Clinical trials are too seldom directed at the real interests and concerns of patients and healthcare professionals, a meeting heard this week.
One example given by Dr David Tovey, editorial director for BMJ Knowledge, at the conference in London organised by the James Lind Alliance and The Lancet was the proliferation of clinical trials comparing Pfizer’s erectile dysfunction drug, Viagra (sildenafil citrate), with placebo.
An analysis published by BMJ Clinical Evidence in March 2006 found one systematic review of sildenafil versus placebo (2000), which included 27 randomised controlled trials (RCTs), as well as 23 further RCTs on the same subject. The performance of Viagra against placebo was “not a question that anyone is seriously asking anymore,” Tovey commented.

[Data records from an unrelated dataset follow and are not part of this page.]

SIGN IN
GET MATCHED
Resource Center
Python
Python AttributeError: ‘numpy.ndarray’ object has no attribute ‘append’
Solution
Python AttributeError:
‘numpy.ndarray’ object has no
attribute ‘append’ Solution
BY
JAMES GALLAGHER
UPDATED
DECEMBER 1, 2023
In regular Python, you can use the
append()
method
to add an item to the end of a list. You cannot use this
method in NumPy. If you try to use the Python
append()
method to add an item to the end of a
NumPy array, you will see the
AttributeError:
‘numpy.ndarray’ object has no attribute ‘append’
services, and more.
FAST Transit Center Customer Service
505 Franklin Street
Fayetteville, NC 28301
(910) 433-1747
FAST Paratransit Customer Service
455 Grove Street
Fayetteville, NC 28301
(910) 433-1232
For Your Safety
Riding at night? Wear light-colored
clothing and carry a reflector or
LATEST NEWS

There were many more instances of misdirected clinical research in less specialised therapy areas than erectile dysfunction. The James Lind Alliance, which promotes public and professional awareness of uncertainties about treatment effects, has been consulting with patients and clinicians with the aim of identifying treatment uncertainties and setting research priorities for asthma.
As Sir Ian Chalmers, co-ordinator of the Database of Uncertainties about the Effects of Treatment, told the conference that, out of more than 200 questions submitted to the James Lind Alliance by asthma patients and their carers, more than 100 addressed the long-term effects of steroids and other treatments. Yet there were no robust clinical data available on this topic, he pointed out.
One fundamental problem with asthma trials was that they tended to be conducted in the wrong setting, Sir Ian noted. Most studies took place in hospitals and not in primary care, where the vast majority of patients were treated.
The pitfalls of extrapolating from one setting to another can also cloud clinical judgment on a pan-national scale. Tovey cited a systematic review by the BMJ last year of HIV/AIDS management in resource-poor countries.
It found that treatment models were being exported directly from resource-rich nations such as the United States, where HIV/AIDS largely afflicted gay men or intravenous drug users and there were few complications with co-morbidities such as malaria. In poorer countries, by contrast, AIDS/HIV was largely a heterosexual condition that was exacerbated by local factors such as endemic malaria and lack of a health infrastructure.
Other hinderances to real-world clinical research included setting parameters too broadly. For example, the BMJ had conducted an as yet unpublished review of heart failure and diabetes, and had found hardly any studies addressing heart failure in diabetics. There was, however, plenty of evidence on heart failure in sub-sets of diabetics.
Another problem was too stringent exclusion criteria. In a study of ‘wait-and-see” prescribing for the treatment of otitis media in the Journal of the American Medical Association, 776 people were found to be eligible for the trial yet nearly 500 of these (notably children) were left out of the analysis.
Some interventions were simply under-researched, such as the role of antidepressants in post-natal depression, Tovey told the conference. Or the interventions were poorly defined: what, for example, constituted “exercise” in the context of low back pain? There were also too few trials comparing drug with non-drug interventions. And in most trials the harm caused by treatment interventions was “really poorly” represented compared with the corresponding benefits. In practice, though, a prescribing decision was always a trade off between benefit and harm.
The key question for physicians, Tovey commented, was how much the patient in the study resembled the patient in front of them. This was about defining the right (representative) patient populations, identifying the right questions to be addressed, conducting systematic reviews and targeting outcomes that were important and meaningful to patients, such as fractures rather than bone mineral density.
The pharmaceutical industry contributed to the perception and communication gaps between researchers, clinicians and patients by selecting patients for clinical trials who would derive the maximum benefit from their therapy, argued Stephen Holgate, MRC Clinical Professor of Immunopharmacology at the University of Southampton.
Clinical trial patients accounted for around 2% of the real-world asthma population and the selection criteria were so strict that they left only a “fraction” of asthma patients eligible for study participation, he said.